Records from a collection
|---|
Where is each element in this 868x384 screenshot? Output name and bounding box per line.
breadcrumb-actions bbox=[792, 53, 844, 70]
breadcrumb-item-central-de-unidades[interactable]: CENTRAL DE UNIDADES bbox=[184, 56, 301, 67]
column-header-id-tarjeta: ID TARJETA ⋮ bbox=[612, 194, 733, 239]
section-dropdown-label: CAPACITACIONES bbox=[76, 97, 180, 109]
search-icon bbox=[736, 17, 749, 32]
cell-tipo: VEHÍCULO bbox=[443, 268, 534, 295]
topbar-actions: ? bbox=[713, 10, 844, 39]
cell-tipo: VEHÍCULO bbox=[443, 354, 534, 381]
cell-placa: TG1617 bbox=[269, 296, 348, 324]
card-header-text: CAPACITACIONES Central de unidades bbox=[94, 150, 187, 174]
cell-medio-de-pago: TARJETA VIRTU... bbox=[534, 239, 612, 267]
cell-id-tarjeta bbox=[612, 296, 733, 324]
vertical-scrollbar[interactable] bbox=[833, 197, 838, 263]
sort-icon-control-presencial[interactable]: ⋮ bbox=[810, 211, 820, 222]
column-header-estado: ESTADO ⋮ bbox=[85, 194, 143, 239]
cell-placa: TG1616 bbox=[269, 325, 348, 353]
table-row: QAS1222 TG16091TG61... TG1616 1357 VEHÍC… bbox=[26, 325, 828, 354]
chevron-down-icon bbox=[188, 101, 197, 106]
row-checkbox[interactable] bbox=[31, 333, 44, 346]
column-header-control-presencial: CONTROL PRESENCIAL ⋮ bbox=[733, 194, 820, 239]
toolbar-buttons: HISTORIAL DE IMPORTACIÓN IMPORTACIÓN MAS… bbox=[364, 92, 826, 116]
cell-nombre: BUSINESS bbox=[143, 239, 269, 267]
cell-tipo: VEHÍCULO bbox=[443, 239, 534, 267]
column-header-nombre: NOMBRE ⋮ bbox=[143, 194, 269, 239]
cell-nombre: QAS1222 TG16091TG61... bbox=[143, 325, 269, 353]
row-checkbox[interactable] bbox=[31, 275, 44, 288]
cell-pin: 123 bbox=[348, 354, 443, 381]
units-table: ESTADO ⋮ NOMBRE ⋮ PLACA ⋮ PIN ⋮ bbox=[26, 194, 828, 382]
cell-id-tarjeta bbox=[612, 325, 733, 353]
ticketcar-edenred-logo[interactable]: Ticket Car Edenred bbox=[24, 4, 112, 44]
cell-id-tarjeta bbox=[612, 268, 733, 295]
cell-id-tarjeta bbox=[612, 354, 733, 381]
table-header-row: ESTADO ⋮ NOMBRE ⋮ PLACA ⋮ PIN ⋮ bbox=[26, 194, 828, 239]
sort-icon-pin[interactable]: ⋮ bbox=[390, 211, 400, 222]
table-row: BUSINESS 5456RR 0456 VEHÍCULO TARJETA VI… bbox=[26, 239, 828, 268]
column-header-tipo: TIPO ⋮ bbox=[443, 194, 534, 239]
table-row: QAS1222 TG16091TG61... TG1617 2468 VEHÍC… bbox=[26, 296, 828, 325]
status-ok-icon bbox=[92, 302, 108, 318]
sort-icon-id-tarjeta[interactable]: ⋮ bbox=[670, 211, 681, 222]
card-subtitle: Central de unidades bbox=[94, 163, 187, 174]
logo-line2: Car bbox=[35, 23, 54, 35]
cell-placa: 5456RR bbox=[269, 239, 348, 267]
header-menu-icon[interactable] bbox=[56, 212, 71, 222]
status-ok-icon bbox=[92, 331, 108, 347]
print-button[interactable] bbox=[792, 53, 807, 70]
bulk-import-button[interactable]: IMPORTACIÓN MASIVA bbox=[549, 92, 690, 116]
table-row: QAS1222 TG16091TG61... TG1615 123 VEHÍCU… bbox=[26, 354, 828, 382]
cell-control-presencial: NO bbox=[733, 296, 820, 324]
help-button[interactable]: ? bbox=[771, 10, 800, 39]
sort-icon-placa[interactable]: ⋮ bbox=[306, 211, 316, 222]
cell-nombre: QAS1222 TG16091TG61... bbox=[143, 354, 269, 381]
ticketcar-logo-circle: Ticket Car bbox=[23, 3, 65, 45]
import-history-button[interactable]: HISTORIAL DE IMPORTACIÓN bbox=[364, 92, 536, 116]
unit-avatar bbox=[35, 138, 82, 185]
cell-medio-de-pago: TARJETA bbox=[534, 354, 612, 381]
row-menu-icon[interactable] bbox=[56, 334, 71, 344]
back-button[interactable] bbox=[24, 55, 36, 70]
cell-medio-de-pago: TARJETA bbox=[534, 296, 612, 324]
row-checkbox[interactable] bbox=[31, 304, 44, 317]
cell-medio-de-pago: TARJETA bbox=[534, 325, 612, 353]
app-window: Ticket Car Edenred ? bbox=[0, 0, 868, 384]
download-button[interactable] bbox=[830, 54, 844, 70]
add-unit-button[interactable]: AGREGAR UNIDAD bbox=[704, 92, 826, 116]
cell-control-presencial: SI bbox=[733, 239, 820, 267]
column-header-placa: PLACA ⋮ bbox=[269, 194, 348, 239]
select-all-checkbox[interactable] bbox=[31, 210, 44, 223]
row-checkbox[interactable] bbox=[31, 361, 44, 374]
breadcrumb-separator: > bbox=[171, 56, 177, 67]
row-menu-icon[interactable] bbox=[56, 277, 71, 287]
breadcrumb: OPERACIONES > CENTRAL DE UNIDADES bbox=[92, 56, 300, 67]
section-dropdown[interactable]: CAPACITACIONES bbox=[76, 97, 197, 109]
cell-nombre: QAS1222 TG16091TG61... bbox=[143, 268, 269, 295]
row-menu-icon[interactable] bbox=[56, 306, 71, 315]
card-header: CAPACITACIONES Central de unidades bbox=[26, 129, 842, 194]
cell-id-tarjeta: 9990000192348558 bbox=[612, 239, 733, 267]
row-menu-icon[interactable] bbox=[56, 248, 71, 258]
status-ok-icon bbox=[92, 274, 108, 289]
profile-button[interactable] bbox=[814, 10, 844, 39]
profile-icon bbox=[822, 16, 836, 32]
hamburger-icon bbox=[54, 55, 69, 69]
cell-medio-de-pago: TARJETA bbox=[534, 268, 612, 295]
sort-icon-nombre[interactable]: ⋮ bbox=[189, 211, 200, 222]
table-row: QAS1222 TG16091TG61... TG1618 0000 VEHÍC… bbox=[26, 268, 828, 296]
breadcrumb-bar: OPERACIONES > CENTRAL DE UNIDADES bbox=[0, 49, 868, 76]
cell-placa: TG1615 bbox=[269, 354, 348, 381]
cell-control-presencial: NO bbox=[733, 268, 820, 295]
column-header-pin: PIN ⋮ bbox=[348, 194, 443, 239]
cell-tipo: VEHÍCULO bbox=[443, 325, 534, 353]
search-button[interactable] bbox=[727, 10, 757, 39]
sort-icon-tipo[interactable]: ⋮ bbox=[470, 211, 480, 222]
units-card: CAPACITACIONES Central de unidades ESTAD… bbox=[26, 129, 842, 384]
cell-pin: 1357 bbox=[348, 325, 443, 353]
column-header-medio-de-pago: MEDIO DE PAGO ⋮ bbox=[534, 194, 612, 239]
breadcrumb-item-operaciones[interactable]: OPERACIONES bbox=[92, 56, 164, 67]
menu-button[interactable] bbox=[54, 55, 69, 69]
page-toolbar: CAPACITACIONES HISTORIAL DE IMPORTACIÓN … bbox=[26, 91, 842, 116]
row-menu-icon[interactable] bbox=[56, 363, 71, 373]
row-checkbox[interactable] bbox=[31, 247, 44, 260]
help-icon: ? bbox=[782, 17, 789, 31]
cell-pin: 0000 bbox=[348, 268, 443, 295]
|---|
Description of the task: Every entry should be restated word for word.

Exercise output:
Where is each element in this 868x384 screenshot? Output name and bounding box per line.
breadcrumb-actions bbox=[792, 53, 844, 70]
breadcrumb-item-central-de-unidades[interactable]: CENTRAL DE UNIDADES bbox=[184, 56, 301, 67]
column-header-id-tarjeta: ID TARJETA ⋮ bbox=[612, 194, 733, 239]
section-dropdown-label: CAPACITACIONES bbox=[76, 97, 180, 109]
search-icon bbox=[736, 17, 749, 32]
cell-tipo: VEHÍCULO bbox=[443, 268, 534, 295]
topbar-actions: ? bbox=[713, 10, 844, 39]
cell-tipo: VEHÍCULO bbox=[443, 354, 534, 381]
cell-placa: TG1617 bbox=[269, 296, 348, 324]
card-header-text: CAPACITACIONES Central de unidades bbox=[94, 150, 187, 174]
cell-medio-de-pago: TARJETA VIRTU... bbox=[534, 239, 612, 267]
cell-id-tarjeta bbox=[612, 296, 733, 324]
vertical-scrollbar[interactable] bbox=[833, 197, 838, 263]
sort-icon-control-presencial[interactable]: ⋮ bbox=[810, 211, 820, 222]
column-header-estado: ESTADO ⋮ bbox=[85, 194, 143, 239]
cell-placa: TG1616 bbox=[269, 325, 348, 353]
table-row: QAS1222 TG16091TG61... TG1616 1357 VEHÍC… bbox=[26, 325, 828, 354]
chevron-down-icon bbox=[188, 101, 197, 106]
row-checkbox[interactable] bbox=[31, 333, 44, 346]
column-header-control-presencial: CONTROL PRESENCIAL ⋮ bbox=[733, 194, 820, 239]
toolbar-buttons: HISTORIAL DE IMPORTACIÓN IMPORTACIÓN MAS… bbox=[364, 92, 826, 116]
cell-nombre: BUSINESS bbox=[143, 239, 269, 267]
cell-tipo: VEHÍCULO bbox=[443, 239, 534, 267]
column-header-nombre: NOMBRE ⋮ bbox=[143, 194, 269, 239]
cell-nombre: QAS1222 TG16091TG61... bbox=[143, 325, 269, 353]
row-checkbox[interactable] bbox=[31, 275, 44, 288]
cell-pin: 123 bbox=[348, 354, 443, 381]
units-table: ESTADO ⋮ NOMBRE ⋮ PLACA ⋮ PIN ⋮ bbox=[26, 194, 828, 382]
cell-id-tarjeta bbox=[612, 325, 733, 353]
ticketcar-edenred-logo[interactable]: Ticket Car Edenred bbox=[24, 4, 112, 44]
cell-id-tarjeta bbox=[612, 268, 733, 295]
cell-id-tarjeta bbox=[612, 354, 733, 381]
table-header-row: ESTADO ⋮ NOMBRE ⋮ PLACA ⋮ PIN ⋮ bbox=[26, 194, 828, 239]
sort-icon-pin[interactable]: ⋮ bbox=[390, 211, 400, 222]
table-row: BUSINESS 5456RR 0456 VEHÍCULO TARJETA VI… bbox=[26, 239, 828, 268]
column-header-tipo: TIPO ⋮ bbox=[443, 194, 534, 239]
table-row: QAS1222 TG16091TG61... TG1617 2468 VEHÍC… bbox=[26, 296, 828, 325]
status-ok-icon bbox=[92, 302, 108, 318]
sort-icon-id-tarjeta[interactable]: ⋮ bbox=[670, 211, 681, 222]
card-subtitle: Central de unidades bbox=[94, 163, 187, 174]
logo-line2: Car bbox=[35, 23, 54, 35]
cell-placa: 5456RR bbox=[269, 239, 348, 267]
header-menu-icon[interactable] bbox=[56, 212, 71, 222]
status-ok-icon bbox=[92, 331, 108, 347]
print-button[interactable] bbox=[792, 53, 807, 70]
bulk-import-button[interactable]: IMPORTACIÓN MASIVA bbox=[549, 92, 690, 116]
table-row: QAS1222 TG16091TG61... TG1615 123 VEHÍCU… bbox=[26, 354, 828, 382]
cell-control-presencial: NO bbox=[733, 296, 820, 324]
help-button[interactable]: ? bbox=[771, 10, 800, 39]
sort-icon-placa[interactable]: ⋮ bbox=[306, 211, 316, 222]
cell-nombre: QAS1222 TG16091TG61... bbox=[143, 354, 269, 381]
ticketcar-logo-circle: Ticket Car bbox=[23, 3, 65, 45]
import-history-button[interactable]: HISTORIAL DE IMPORTACIÓN bbox=[364, 92, 536, 116]
unit-avatar bbox=[35, 138, 82, 185]
cell-medio-de-pago: TARJETA bbox=[534, 354, 612, 381]
row-menu-icon[interactable] bbox=[56, 334, 71, 344]
back-button[interactable] bbox=[24, 55, 36, 70]
cell-medio-de-pago: TARJETA bbox=[534, 296, 612, 324]
row-checkbox[interactable] bbox=[31, 304, 44, 317]
cell-medio-de-pago: TARJETA bbox=[534, 325, 612, 353]
app-window: Ticket Car Edenred ? bbox=[0, 0, 868, 384]
download-button[interactable] bbox=[830, 54, 844, 70]
add-unit-button[interactable]: AGREGAR UNIDAD bbox=[704, 92, 826, 116]
cell-control-presencial: SI bbox=[733, 239, 820, 267]
column-header-placa: PLACA ⋮ bbox=[269, 194, 348, 239]
select-all-checkbox[interactable] bbox=[31, 210, 44, 223]
row-checkbox[interactable] bbox=[31, 361, 44, 374]
breadcrumb-separator: > bbox=[171, 56, 177, 67]
row-menu-icon[interactable] bbox=[56, 277, 71, 287]
breadcrumb: OPERACIONES > CENTRAL DE UNIDADES bbox=[92, 56, 300, 67]
section-dropdown[interactable]: CAPACITACIONES bbox=[76, 97, 197, 109]
cell-nombre: QAS1222 TG16091TG61... bbox=[143, 268, 269, 295]
row-menu-icon[interactable] bbox=[56, 306, 71, 315]
card-header: CAPACITACIONES Central de unidades bbox=[26, 129, 842, 194]
cell-id-tarjeta: 9990000192348558 bbox=[612, 239, 733, 267]
row-menu-icon[interactable] bbox=[56, 248, 71, 258]
status-ok-icon bbox=[92, 274, 108, 289]
profile-button[interactable] bbox=[814, 10, 844, 39]
profile-icon bbox=[822, 16, 836, 32]
hamburger-icon bbox=[54, 55, 69, 69]
cell-medio-de-pago: TARJETA bbox=[534, 268, 612, 295]
sort-icon-nombre[interactable]: ⋮ bbox=[189, 211, 200, 222]
table-row: QAS1222 TG16091TG61... TG1618 0000 VEHÍC… bbox=[26, 268, 828, 296]
breadcrumb-bar: OPERACIONES > CENTRAL DE UNIDADES bbox=[0, 49, 868, 76]
cell-placa: TG1615 bbox=[269, 354, 348, 381]
cell-control-presencial: NO bbox=[733, 268, 820, 295]
column-header-pin: PIN ⋮ bbox=[348, 194, 443, 239]
cell-tipo: VEHÍCULO bbox=[443, 325, 534, 353]
search-button[interactable] bbox=[727, 10, 757, 39]
sort-icon-tipo[interactable]: ⋮ bbox=[470, 211, 480, 222]
units-card: CAPACITACIONES Central de unidades ESTAD… bbox=[26, 129, 842, 384]
cell-pin: 1357 bbox=[348, 325, 443, 353]
column-header-medio-de-pago: MEDIO DE PAGO ⋮ bbox=[534, 194, 612, 239]
breadcrumb-item-operaciones[interactable]: OPERACIONES bbox=[92, 56, 164, 67]
menu-button[interactable] bbox=[54, 55, 69, 69]
page-toolbar: CAPACITACIONES HISTORIAL DE IMPORTACIÓN … bbox=[26, 91, 842, 116]
row-menu-icon[interactable] bbox=[56, 363, 71, 373]
row-checkbox[interactable] bbox=[31, 247, 44, 260]
help-icon: ? bbox=[782, 17, 789, 31]
cell-pin: 0000 bbox=[348, 268, 443, 295]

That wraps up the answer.